McCubbin’s Down On His Luck

The best read for May – and probably the year – was Infidel, My Life by Ahyaan Hirsi Ali, for the Around The World Reading Challenge. Born in Somalia Ali also lived in Ethiopia, Kenya and Saudi Arabia as a child experiencing political upheaval, war, starvation and the degradation of women in muslim communities. She is now a political activist living in the USA.

Infidel, My Life is one powerful read and what she shares about female genital mutilation will have you absolutely squirming and fuming!  For a list of her Awards go here : 

https://en.m.wikipedia.org/wiki/Ayaan_Hirsi_Ali.     Legend.

Watched way too many DVDs but Movie of the Month goes to The Proposition, a 2005 Australian flick filmed in Winton, far west Queensland, which I visited last year in between Lockdowns and this country’s first Dark Sky Sanctuary. Worth watching for the scenery alone it is an Aussie version of a Western. Intense, brutal, harsh, gritty – kinda John Wayne on Methamphetamines – and I had to close my eyes a couple of times.

The Dark Skies view in the movie from a similar position is outstanding.

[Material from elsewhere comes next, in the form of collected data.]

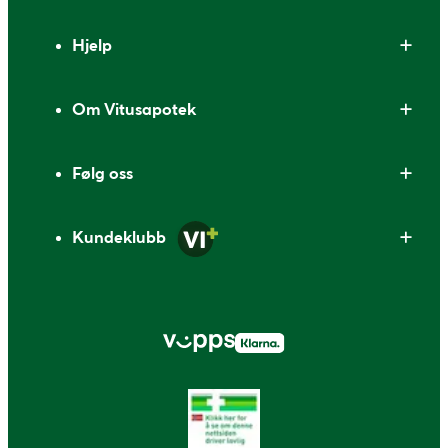
Bunntekst
Hjelp
Om Vitusapotek
Følg oss
Kundeklubb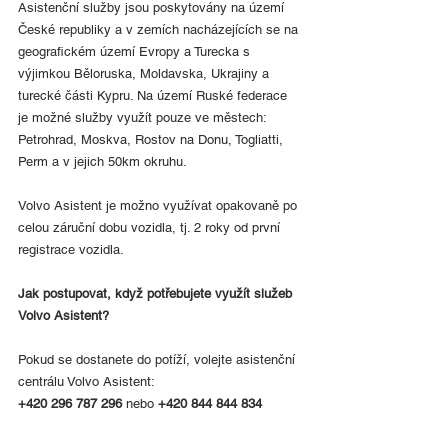
Asistenční služby jsou poskytovány na území 
České republiky a v zemích nacházejících se na 
geografickém území Evropy a Turecka s 
výjimkou Běloruska, Moldavska, Ukrajiny a 
turecké části Kypru. Na území Ruské federace 
je možné služby využít pouze ve městech: 
Petrohrad, Moskva, Rostov na Donu, Togliatti, 
Perm a v jejich 50km okruhu.
Volvo Asistent je možno využívat opakovaně po 
celou záruční dobu vozidla, tj. 2 roky od první 
registrace vozidla.
Jak postupovat, když potřebujete využít služeb 
Volvo Asistent?
Pokud se dostanete do potíží, volejte asistenční 
centrálu Volvo Asistent:
+420 296 787 296
 nebo 
+420 844 844 834
Sdělte, prosím, operátorovi následující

Also attended Opening night of a local community theatrical production and celebrated my birthday in the swankiest restaurant at the Casino in Townsville escorted by the Love Of My Life. Pity he’s 19 months old.

No projects completed which is distressing and blaming lethargy caused by the constant rain. Starting the new month whipping up a batch of Tangelo Marmalade so, June, watch out. These little legs are on the move…..

The fridge contains several chilled Sav Blancs which I’ll be downing with Mr Liotta, who will be Forever Shoeless Joe ❤️


When The Movie Is Better and Flynn is Fat

Reading Challenges are funny things. They can make you look at books differently.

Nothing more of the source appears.